(Records from a dataset)
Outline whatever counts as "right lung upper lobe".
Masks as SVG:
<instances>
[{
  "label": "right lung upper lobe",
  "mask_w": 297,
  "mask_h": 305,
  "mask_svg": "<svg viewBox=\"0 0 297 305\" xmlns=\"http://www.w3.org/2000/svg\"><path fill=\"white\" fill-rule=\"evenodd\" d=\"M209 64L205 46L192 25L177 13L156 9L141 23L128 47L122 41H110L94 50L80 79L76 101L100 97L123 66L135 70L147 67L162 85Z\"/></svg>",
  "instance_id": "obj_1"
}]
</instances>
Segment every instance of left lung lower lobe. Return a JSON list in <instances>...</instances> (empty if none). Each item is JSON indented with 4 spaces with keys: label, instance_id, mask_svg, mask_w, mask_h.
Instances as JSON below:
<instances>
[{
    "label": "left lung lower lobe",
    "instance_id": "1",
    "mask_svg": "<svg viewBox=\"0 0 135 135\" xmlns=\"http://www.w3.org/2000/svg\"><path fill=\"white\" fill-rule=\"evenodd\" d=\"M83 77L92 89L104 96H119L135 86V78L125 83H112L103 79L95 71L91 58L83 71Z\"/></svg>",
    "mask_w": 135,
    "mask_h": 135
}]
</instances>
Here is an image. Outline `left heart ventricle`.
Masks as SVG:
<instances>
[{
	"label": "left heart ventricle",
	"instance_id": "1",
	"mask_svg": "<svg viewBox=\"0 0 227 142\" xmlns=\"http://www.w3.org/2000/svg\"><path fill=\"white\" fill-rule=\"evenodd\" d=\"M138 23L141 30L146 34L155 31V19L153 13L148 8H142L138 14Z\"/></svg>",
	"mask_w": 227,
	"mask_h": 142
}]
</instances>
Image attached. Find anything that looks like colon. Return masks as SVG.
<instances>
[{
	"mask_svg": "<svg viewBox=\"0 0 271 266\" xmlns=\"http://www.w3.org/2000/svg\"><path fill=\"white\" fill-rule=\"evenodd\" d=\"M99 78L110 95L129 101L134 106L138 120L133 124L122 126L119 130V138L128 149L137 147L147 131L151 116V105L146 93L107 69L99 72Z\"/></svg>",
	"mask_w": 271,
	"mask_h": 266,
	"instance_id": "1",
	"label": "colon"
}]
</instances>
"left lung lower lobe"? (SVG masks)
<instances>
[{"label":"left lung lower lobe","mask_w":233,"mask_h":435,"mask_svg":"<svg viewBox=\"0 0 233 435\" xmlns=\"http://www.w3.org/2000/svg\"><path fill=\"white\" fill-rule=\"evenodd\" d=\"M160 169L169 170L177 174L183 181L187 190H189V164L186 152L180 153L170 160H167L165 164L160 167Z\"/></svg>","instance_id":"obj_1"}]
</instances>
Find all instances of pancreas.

* _What to work on_
The entries above are to be output exactly as they appear.

* _Completed exercise_
Outline whatever counts as "right lung upper lobe".
Masks as SVG:
<instances>
[{
  "label": "right lung upper lobe",
  "mask_w": 297,
  "mask_h": 305,
  "mask_svg": "<svg viewBox=\"0 0 297 305\" xmlns=\"http://www.w3.org/2000/svg\"><path fill=\"white\" fill-rule=\"evenodd\" d=\"M209 64L205 46L192 25L177 13L156 9L141 23L128 47L122 41H110L94 50L80 79L76 101L100 97L123 66L135 70L147 67L162 85Z\"/></svg>",
  "instance_id": "obj_1"
}]
</instances>
Segment every instance of left lung lower lobe. Return a JSON list in <instances>...</instances> (empty if none). Each item is JSON indented with 4 spaces with keys: label, instance_id, mask_svg, mask_w, mask_h.
Instances as JSON below:
<instances>
[{
    "label": "left lung lower lobe",
    "instance_id": "1",
    "mask_svg": "<svg viewBox=\"0 0 135 135\" xmlns=\"http://www.w3.org/2000/svg\"><path fill=\"white\" fill-rule=\"evenodd\" d=\"M83 77L92 89L104 96H119L135 86V78L125 83H112L103 79L95 71L91 58L83 71Z\"/></svg>",
    "mask_w": 135,
    "mask_h": 135
}]
</instances>
Here is an image. Outline `left heart ventricle`.
Masks as SVG:
<instances>
[{
	"label": "left heart ventricle",
	"instance_id": "1",
	"mask_svg": "<svg viewBox=\"0 0 227 142\" xmlns=\"http://www.w3.org/2000/svg\"><path fill=\"white\" fill-rule=\"evenodd\" d=\"M138 23L141 30L146 34L155 31V19L153 13L148 8H142L138 14Z\"/></svg>",
	"mask_w": 227,
	"mask_h": 142
}]
</instances>
Image attached. Find anything that looks like colon. Return masks as SVG.
<instances>
[{
	"mask_svg": "<svg viewBox=\"0 0 271 266\" xmlns=\"http://www.w3.org/2000/svg\"><path fill=\"white\" fill-rule=\"evenodd\" d=\"M99 78L110 95L129 101L134 106L138 120L133 124L122 126L119 130V138L128 149L137 147L147 131L151 116V105L146 93L107 69L99 72Z\"/></svg>",
	"mask_w": 271,
	"mask_h": 266,
	"instance_id": "1",
	"label": "colon"
}]
</instances>
"left lung lower lobe"? (SVG masks)
<instances>
[{"label":"left lung lower lobe","mask_w":233,"mask_h":435,"mask_svg":"<svg viewBox=\"0 0 233 435\" xmlns=\"http://www.w3.org/2000/svg\"><path fill=\"white\" fill-rule=\"evenodd\" d=\"M160 169L169 170L177 174L183 181L187 190H189V164L186 152L180 153L170 160H167L165 164L160 167Z\"/></svg>","instance_id":"obj_1"}]
</instances>
Find all instances of pancreas.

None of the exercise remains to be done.